How does this work in Richmond?

  • The Richmond library network probably doesn't have the book
  • If they do, you pay almost a pound per book for reservation (average price of a paperback book: £8?)
  • There are so few copies of books, spread amongst many branches, that it can take months to get to you if it's half-way popular
  • To top it off, most commuters probably get back to Richmond after 6pm, when the library closes.

See why I don't bother going to the library?

Why libraries are hard

Lets ignore all the other benefits of a library as a civic space (as I rarely use them myself, so on the theme of privatisation, I wouldn't pay to keep them around) and focus only on the borrowing.

Generally, my discovery system tends towards the popular books - those that make it into Whitcoulls/Chapters/Waterstones etc - though there are some that I learn about online and would love to read. To me, libraries have always felt like they are places where books go to die. In some cases, libraries are probably the only place to find old books; it should be pointed out that fiction rarely changes, but non-fiction books are often supplanted, or refer to outdated concepts.1

This sounds like a problem that requires consideration of the "long tail" theory. Consider, for a second, Amazon.com. They already have a warehouse system, allowing them to stock goods that likely wouldn't be profitable to show in a store.  For anything more than that, Amazon opened their platform to let others advertise on it: the additional cost of listing rare items tends towards zero. Other people can make a business of selling rare books, perhaps at a higher cost, or perhaps just for the love of rare books. Maybe the stock isn't kept on hand, and has to be ordered from the publisher as each copy is ordered. Maybe, over time, this model will tend towards businesses like Lulu.com, where, when you order a copy of the book, it will be printed for you there and then. Imagine that in your library?

So, as time passes, the 20% moves into the 80%, and the popular books move into the long tail. Libraries obviously keep books a long time. Why show them? Have the most popular books - the 20% - on display, and the rest discoverable online, where the council suggests most people are already looking.2 The library of my teens, the Hamilton Public Library, had a section called "Core Stock" which contained a lot of their older books; however, it was still a (relatively small) room you could go walk around.  Make this a machine-indexed basement, and charge people for getting books that they can't get any other way - a rare book is worth far more than 80p to someone who wants to read or cite it.

Why not offer a Netflix model, where I can pay ~£4 for a book which is posted to me, and comes with a return envelope?

The council knows that 16-44 year olds use the Internet, and know what they want.  The job of letting people know what books exist no longer needs to be performed by a library.  Many enjoy browsing shelves looking for a book, so keep a browseable library,3 but a much more focused one; then optimize the case where people want to order a book online and have it get to them somehow.

I'm not sure Richmond council can wait on the existence of miniature publishing machines (and the requisite copyright changes) to make a decision on their library.

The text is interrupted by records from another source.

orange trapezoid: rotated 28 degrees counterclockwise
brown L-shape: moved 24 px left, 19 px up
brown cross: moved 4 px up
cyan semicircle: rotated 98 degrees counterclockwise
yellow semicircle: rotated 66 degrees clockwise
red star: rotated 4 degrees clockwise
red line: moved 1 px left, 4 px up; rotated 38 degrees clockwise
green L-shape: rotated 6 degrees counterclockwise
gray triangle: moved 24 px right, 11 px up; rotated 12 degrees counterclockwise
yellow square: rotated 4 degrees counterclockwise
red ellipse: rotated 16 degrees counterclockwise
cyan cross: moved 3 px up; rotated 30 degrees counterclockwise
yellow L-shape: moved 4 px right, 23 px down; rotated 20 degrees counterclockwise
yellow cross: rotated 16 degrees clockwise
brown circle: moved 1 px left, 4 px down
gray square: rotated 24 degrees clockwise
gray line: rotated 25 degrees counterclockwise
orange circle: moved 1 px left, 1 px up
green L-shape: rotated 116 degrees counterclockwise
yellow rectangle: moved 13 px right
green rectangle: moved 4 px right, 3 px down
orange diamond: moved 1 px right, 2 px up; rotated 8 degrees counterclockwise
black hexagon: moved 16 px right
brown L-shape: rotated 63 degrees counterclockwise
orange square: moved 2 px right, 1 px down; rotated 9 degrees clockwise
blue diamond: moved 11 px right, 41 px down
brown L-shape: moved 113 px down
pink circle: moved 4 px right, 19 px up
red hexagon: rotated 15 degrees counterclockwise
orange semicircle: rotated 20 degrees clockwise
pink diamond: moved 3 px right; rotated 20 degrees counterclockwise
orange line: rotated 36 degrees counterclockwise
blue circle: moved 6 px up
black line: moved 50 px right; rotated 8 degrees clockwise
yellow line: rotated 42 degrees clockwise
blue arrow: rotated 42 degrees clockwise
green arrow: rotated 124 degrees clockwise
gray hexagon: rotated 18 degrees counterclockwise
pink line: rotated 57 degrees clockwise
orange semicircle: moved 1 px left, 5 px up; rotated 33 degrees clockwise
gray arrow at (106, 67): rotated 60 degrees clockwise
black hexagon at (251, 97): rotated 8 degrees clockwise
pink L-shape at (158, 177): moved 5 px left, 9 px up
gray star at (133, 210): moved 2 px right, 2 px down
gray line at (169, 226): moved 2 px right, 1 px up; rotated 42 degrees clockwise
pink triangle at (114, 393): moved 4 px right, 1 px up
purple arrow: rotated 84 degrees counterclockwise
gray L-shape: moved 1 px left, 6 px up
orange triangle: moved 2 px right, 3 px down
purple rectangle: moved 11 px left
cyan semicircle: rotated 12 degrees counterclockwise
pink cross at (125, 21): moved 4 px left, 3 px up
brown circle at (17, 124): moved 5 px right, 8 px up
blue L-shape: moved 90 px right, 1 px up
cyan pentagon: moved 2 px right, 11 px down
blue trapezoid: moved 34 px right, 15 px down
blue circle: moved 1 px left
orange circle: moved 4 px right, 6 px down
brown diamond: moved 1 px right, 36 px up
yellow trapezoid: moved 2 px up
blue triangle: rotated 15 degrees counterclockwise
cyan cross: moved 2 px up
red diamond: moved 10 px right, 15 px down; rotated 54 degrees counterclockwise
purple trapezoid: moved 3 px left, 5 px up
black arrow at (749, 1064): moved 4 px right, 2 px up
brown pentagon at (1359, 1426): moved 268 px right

A public library has to compete with other media (film, internet), free (pirated books), digital/electronic and easy (Kindle, iBooks etc), digital/paper and easy (Amazon).  In a business context, many people try and compete by charging more and offering a better service; not really something that local government can do.  I'm sure it can find a niche.  If it can offer a good solution to my workflow, as Kitchener did, great.  Maybe the time will come for libraries to stop existing altogether, but I don't think we're there yet.

  1. As much as it would be a walk down memory lane to re-read the Commodore 64 books I read when I was 8, I don't think they need to be taking up space on library shelves. 
  2. And make the online display appealing - you have all the space, and attention, you want. Show full cover images, rather than thumbnails, and link to web services that can tell you more about the book from its ISBN. 
  3. Or build your branches next to a book store. That'll learn 'em!